At this point, reading Infinite Jest is like trying to put together one of those puzzles where you don’t have a picture on the box of what it’s supposed to look like. Except in  the case of the Infinite Jest puzzle, when you start out you also don’t even have all the pieces. So you spend the entire puzzle assembling process finding the missing pieces while simultaneously trying to put them together without knowing what it’s even supposed to look like.

Despite how aggravating that sounds, I’m starting to enjoy the novel more. Since my last update about the infamous page 223, I’ve managed to make it to page 423, which is about 44 percent done. Yay! One thing that’s keeping me going is the reward of buying myself an ETA shirt with one of the more ridiculous player’s names on the back.

A Summary, Sort Of

I promised to write a little bit about what the book is about, which I feel like I can finally do because around page 300 things finally started to come together for me. The book takes place, primarily, at two locations. The first is Enfield Tennis Academy (ETA), a boarding school that focuses on grooming middle and high school tennis champions. The second is a halfway house for addicts just down the hill from ETA.

There are also threads of a Canadian separatist movement, psychosis, professional football, and an ominous presence called The Entertainment which I haven’t figured out yet. I really didn’t know and still don’t totally understand how this will go together, but I can see the strands starting to overlap more clearly.

One of the more unique parts of the book are the extended footnotes — about 300 pages worth.  Some are simply descriptions of what drugs a person is using, while others are extended passages long enough to be stories of their own. I just finished one footnote that was 17 pages long. Sometimes, the footnotes are inane and I get annoyed that I flipped back to read them. But other times they give you a nugget of gold that makes all of the wasted footnotes seem worth it.

What Do I Think So Far?

At this point I don’t really have an assessment of whether or not I like the book. At first I felt like I was slogging through and didn’t really look forward to reading more. Now, I’m excited to pick up the book each time because I feel like more of it is making sense.
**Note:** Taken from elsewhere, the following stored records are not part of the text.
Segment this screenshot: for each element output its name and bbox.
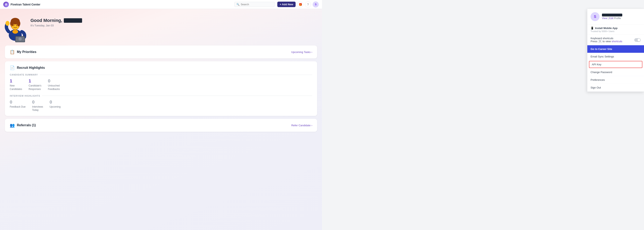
hero-greeting: Good Morning,: [30, 18, 82, 23]
user-name-redacted: [64, 18, 82, 23]
svg-point-2: [12, 30, 18, 34]
cards-container: 📋 My Priorities Upcoming Tasks › 📄 Recru…: [0, 42, 322, 135]
recruit-highlights-header: 📄 Recruit Highlights: [10, 65, 312, 70]
hero-date: It's Tuesday, Jan 03: [30, 24, 82, 27]
search-bar[interactable]: 🔍: [234, 2, 275, 7]
stat-number: 0: [48, 78, 60, 84]
top-navigation: Fivetran Talent Center 🔍 + Add New 🎁 ? S: [0, 0, 322, 9]
refer-candidate-link[interactable]: Refer Candidate ›: [291, 124, 312, 127]
app-title: Fivetran Talent Center: [10, 3, 40, 6]
interview-highlights-label: INTERVIEW HIGHLIGHTS: [10, 95, 40, 97]
stat-upcoming: 0 Upcoming: [50, 99, 60, 112]
stat-new-candidates: 1 NewCandidates: [10, 78, 22, 91]
candidate-summary-label: CANDIDATE SUMMARY: [10, 73, 38, 76]
recruit-highlights-card: 📄 Recruit Highlights CANDIDATE SUMMARY 1…: [5, 61, 317, 116]
search-icon: 🔍: [236, 3, 240, 6]
referrals-title: Referrals (1): [17, 123, 36, 127]
candidate-stats: 1 NewCandidates 1 Candidate'sResponses 0…: [10, 78, 312, 91]
hero-text: Good Morning, It's Tuesday, Jan 03: [26, 14, 82, 27]
stat-untouched-feedbacks: 0 UntouchedFeedbacks: [48, 78, 60, 91]
referrals-title-row: 👥 Referrals (1): [10, 123, 36, 128]
stat-label: NewCandidates: [10, 84, 22, 91]
svg-point-8: [13, 24, 14, 26]
greeting-text: Good Morning,: [30, 18, 62, 23]
priorities-title: My Priorities: [17, 50, 36, 54]
svg-point-7: [17, 21, 20, 26]
candidate-divider: [40, 75, 312, 75]
stat-number: 1: [10, 78, 22, 84]
stat-label: Candidate'sResponses: [29, 84, 42, 91]
stat-candidates-responses: 1 Candidate'sResponses: [29, 78, 42, 91]
logo-area: Fivetran Talent Center: [3, 2, 40, 7]
upcoming-tasks-link[interactable]: Upcoming Tasks ›: [291, 50, 312, 54]
recruit-title-row: 📄 Recruit Highlights: [10, 65, 45, 70]
search-input[interactable]: [241, 3, 271, 6]
svg-point-10: [10, 25, 12, 26]
referrals-card: 👥 Referrals (1) Refer Candidate ›: [5, 119, 317, 132]
recruit-title: Recruit Highlights: [17, 66, 45, 70]
priorities-icon: 📋: [10, 49, 15, 54]
priorities-card-header: 📋 My Priorities Upcoming Tasks ›: [10, 49, 312, 54]
topnav-actions: + Add New 🎁 ? S: [277, 1, 319, 7]
stat-label: Feedback Due: [10, 105, 26, 109]
app-logo-icon: [3, 2, 9, 7]
add-new-button[interactable]: + Add New: [277, 2, 296, 7]
stat-label: InterviewsToday: [32, 105, 43, 112]
interview-highlights-row: INTERVIEW HIGHLIGHTS: [10, 95, 312, 97]
priorities-title-row: 📋 My Priorities: [10, 49, 36, 54]
gift-icon-button[interactable]: 🎁: [297, 1, 303, 7]
stat-feedback-due: 0 Feedback Due: [10, 99, 26, 112]
stat-number: 0: [32, 99, 43, 105]
help-icon-button[interactable]: ?: [305, 1, 311, 7]
stat-interviews-today: 0 InterviewsToday: [32, 99, 43, 112]
hero-section: Good Morning, It's Tuesday, Jan 03: [0, 9, 322, 42]
priorities-card: 📋 My Priorities Upcoming Tasks ›: [5, 45, 317, 58]
interview-stats: 0 Feedback Due 0 InterviewsToday 0 Upcom…: [10, 99, 312, 112]
svg-point-15: [18, 37, 22, 41]
user-avatar-button[interactable]: S: [313, 1, 319, 7]
recruit-icon: 📄: [10, 65, 15, 70]
highlights-section: CANDIDATE SUMMARY 1 NewCandidates 1 Cand…: [10, 73, 312, 112]
stat-number: 0: [10, 99, 26, 105]
stat-number: 0: [50, 99, 60, 105]
main-layout: Good Morning, It's Tuesday, Jan 03 📋 My …: [0, 9, 322, 230]
svg-point-9: [16, 24, 17, 26]
content-area: Good Morning, It's Tuesday, Jan 03 📋 My …: [0, 9, 322, 230]
hero-illustration: [4, 14, 26, 42]
svg-point-11: [6, 21, 10, 26]
candidate-summary-row: CANDIDATE SUMMARY: [10, 73, 312, 76]
referrals-icon: 👥: [10, 123, 15, 128]
stat-number: 1: [29, 78, 42, 84]
referrals-card-header: 👥 Referrals (1) Refer Candidate ›: [10, 123, 312, 128]
interview-divider: [42, 96, 312, 96]
stat-label: UntouchedFeedbacks: [48, 84, 60, 91]
stat-label: Upcoming: [50, 105, 60, 109]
The humor in it is too dark for me to find it totally funny. Some of it is just gross, to be honest, or so sadly absurd that I read it with a sort of detached amusement. But other parts are honestly funny, laugh out loud funny even, and I look forward to that.

My favorite footnote so far, and one part I know made me laugh out loud, was one that referenced a fictional academic article about one of the character’s films:

E.g. see Ursula Emrich-Levine (University of California-Irvine), ‘Watching Grass Grow While Being Hit Repeatedly Over The Head With a Blunt Object: Fragmentation and Stasis in James O. Incandenza’s Widower, Fun with Teeth, Zero-Gravity Tea Ceremony, and Pre-Nuptial Agreement of Heaven and Hell,’ Art Cartridge Quarterly, vol. III, nos. 1-3, Year of the Perdue Wonderchicken.

That strikes me as hilarious, mostly in the way it pokes fun at both snooty intellectuals and snooty filmmakers in the same breath and (with the title) says exactly what I’ve felt about some things widely regarded as high art or culture. It’s scenes that capture this sense of irreverence without being too over-the-top that I enjoy so far.

So that’s where I’m at — about five weeks and 400 pages into Infinite Jest and not ready to give up yet.  I really want that t-shirt.

What’s the biggest chunkster you’ve read, and how did you motivate yourself to keep going? Would a t-shirt be enough for you? Am I ridiculous to keep pressing on with a book that, after 400 pages, I can’t say for sure that I even like?

Comments on this entry are closed.

  • Rob Thomas July 29, 2009, 4:45 pm

    The T-shirt is a great idea! I’ll have to do that as a reward. I’ve just started to fall behind this week (I’m on page 390) but definitely enjoy the actual page-to-page experience of reading Wallace’s writing. He’s just such a purely entertaining writer — the words he uses, the jokes, the stylistic loop-de-loops of his sentences. Even if it all doesn’t click together in the end, the trip will have been worth it.

  • Rebecca Reid July 30, 2009, 6:58 am

    I completely understand the desire to keep plugging on even though you aren’t sure you like it!

    I liked The Forsyte Saga, which was my most recent 900 page epic, so I can’t say if I’d have kept going if I didn’t love it. I do hope the end is rewarding for you!

  • Michelle July 31, 2009, 1:34 am

    It sounds like it’s still worth reading. I keep seeing it in the library. I’ve always thought it would be too long and too complicated for me to read, ever. But now I want to read it just for the footnotes and these wonderful sentences that pop up.

    Largest chunkster I’ve read was A Suitable Boy and not once did it ever feel like a chore.

  • softdrink August 5, 2009, 10:09 pm

    I just finished Owen Meany, which wasn’t anything that knocked my socks off. But the group aspect of the read kept me going and made me appreciate the book (as opposed to getting fed up and chucking it across the room).

    So no, I don’t think it’s ridiculous that you’re still reading it.